Er wollte bereits aus dem Raum flüchten, als Sophie schließlich, noch ein wenig rot an den Wangen sagte, „Nein... ich mein, ja! Natürlich mein Lord, wie ihr wünscht. Wir müssen ins... ähm, ins Schlafzimmer."

Harry hätte wetten können, dass Dorians Grinsen nicht noch breiter werden konnte.


Harry seufzte genüsslich, als Sophies Hände die Verkrampfungen und den Schmerz aus seinem Rücken weg massierten. Er lag ohne Hemd auf seinem Bauch in seinem Bett und Sophie hatte sich neben ihn gesetzt und ließ ihre Hände erfahren über seinen Rücken wandern. Langsam aber sicher merkte er, wie der Schlaf kam und ihn schließlich umhüllte.

„Danke.", murmelte er noch, dann sank er in einen ruhigen Schlaf. Er sah das warme Lächeln auf Sophies Gesicht nicht... ein Lächeln, das selten bei ihr zu sehen war. Unter ihnen im Wohnzimmer saß Dorian vor dem Feuer und legte grinsend den Spiegel weg, in dem er die Szene beobachtet hatte.

Er hoffte, dass Sophie Harry nicht nur lehren, sondern auch von ihm zu lachen lernen würde.Denn schlußendlich benötigte Sophie genauso Hilfe wie Harry.

Die folgende Woche verlief ohne Zwischenfälle. Harry würde aufstehen, mit Dorian trainieren und am Nachmittag mit ihm lernen, um am Abend mit einer Massage und angenehmen Gesprächen mit Sophie einzuschlafen. Als die Woche schließlich vorrüber war, wusste er nicht, ob er sich auf die Arbeit bei Matthew, die ihm ja eigentlich Freude bereitete, freuen sollte oder nicht.

Dorian hatte über den Vorfall mit seinem Magischen Kern bisher vehement geschwiegen und meinte, dass er noch die zwei Monate warten könnte, bis die wirkliche Ausbildung beginnen sollte. Dennoch, Harry hatte bemerkt, dass er scheinbar doch einen kleinen Teil der Energie aufgenommen hatte, denn er fühlte sich von Tag zu Tag kräftiger und ihm fiel es leichter, seine Magie passiv zu lenken.

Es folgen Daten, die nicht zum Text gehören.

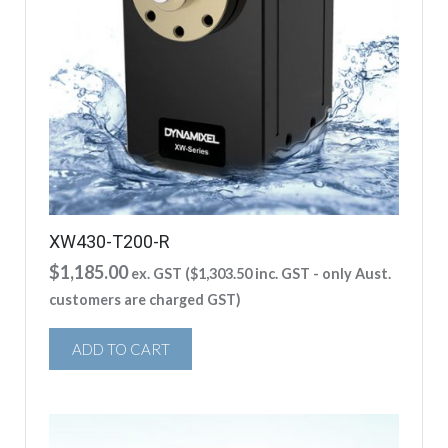
XW430-T200-R
$
1,185.00
ex. GST (
$
1,303.50
inc. GST - only Aust.
customers are charged GST)
ADD TO CART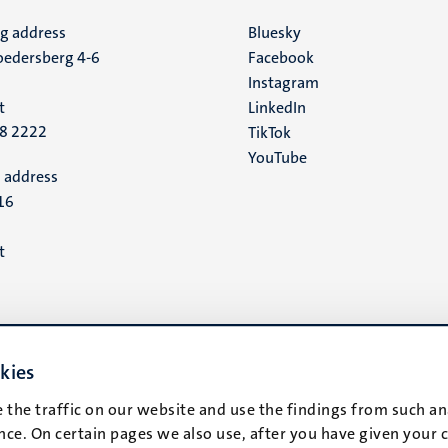
ng address
Social
Bluesky
edersberg 4-6
Facebook
media
Instagram
t
LinkedIn
88 2222
TikTok
YouTube
 address
16
t
kies
 the traffic on our website and use the findings from such an
ce. On certain pages we also use, after you have given your 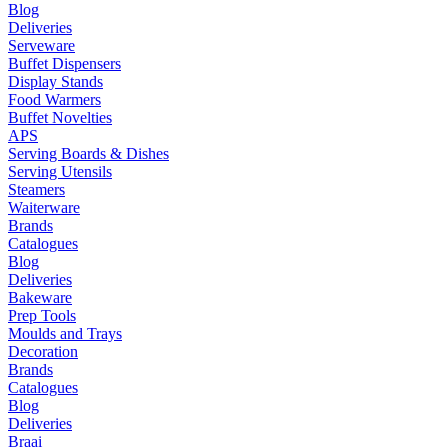
Blog
Deliveries
Serveware
Buffet Dispensers
Display Stands
Food Warmers
Buffet Novelties
APS
Serving Boards & Dishes
Serving Utensils
Steamers
Waiterware
Brands
Catalogues
Blog
Deliveries
Bakeware
Prep Tools
Moulds and Trays
Decoration
Brands
Catalogues
Blog
Deliveries
Braai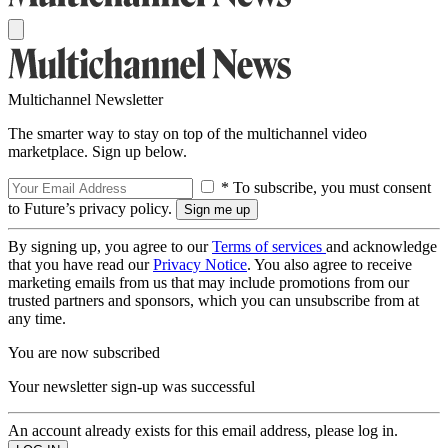
Multichannel Newsletter
The smarter way to stay on top of the multichannel video
marketplace. Sign up below.
* To subscribe, you must consent
to Future’s privacy policy.
By signing up, you agree to our
Terms of services
and acknowledge
that you have read our
Privacy Notice
. You also agree to receive
marketing emails from us that may include promotions from our
trusted partners and sponsors, which you can unsubscribe from at
any time.
You are now subscribed
Your newsletter sign-up was successful
An account already exists for this email address, please log in.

Dorian hatte ihm einen neuen Zauberstab zugestanden, wenn er in zwei Monaten aufs Anwesen zurückkehren würde, und er hoffte, dass sich die beiden verbleibenden Monate nicht allzu lang hinziehen würden, auch wenn er Matthew, Amanda und die restlichen Dorfbewohner mochte.

Er ließ seinen Blick über die noch immer verschneiten Ländereien schweifen und dachte daran, wie sehr er die vergangene Woche genossen hatte, trotz des harten Trainings und der anspruchsvollen Lerneinheiten.

Das Geräusch von Hufgetrappel weckte seine Aufmerksamkeit und er wandte sich zu Dorian um, der auf dem Rücken eines schwarzen Hengstes auf ihn zugetrabt kam. Sein Atem stieß kleine Schwade in die Luft und aus den Nüstern des Pferdes glaubte Harry Dampf zu sehen.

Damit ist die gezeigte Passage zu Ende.